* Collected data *
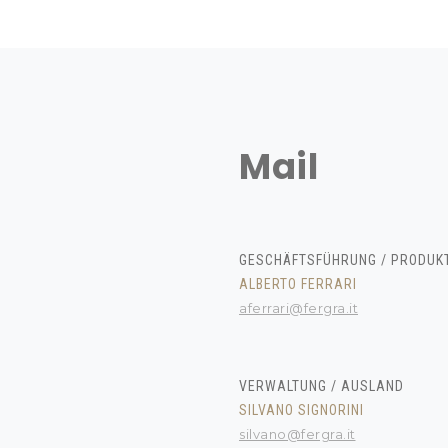
Mail
GESCHÄFTSFÜHRUNG / PRODUK
ALBERTO FERRARI
aferrari@fergra.it
VERWALTUNG / AUSLAND
SILVANO SIGNORINI
silvano@fergra.it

* WORK REQUEST *
Transcribe all the records above word for word, without their images.

* WRITTEN SOLUTION *
Mail
GESCHÄFTSFÜHRUNG / PRODUK
ALBERTO FERRARI
aferrari@fergra.it
VERWALTUNG / AUSLAND
SILVANO SIGNORINI
silvano@fergra.it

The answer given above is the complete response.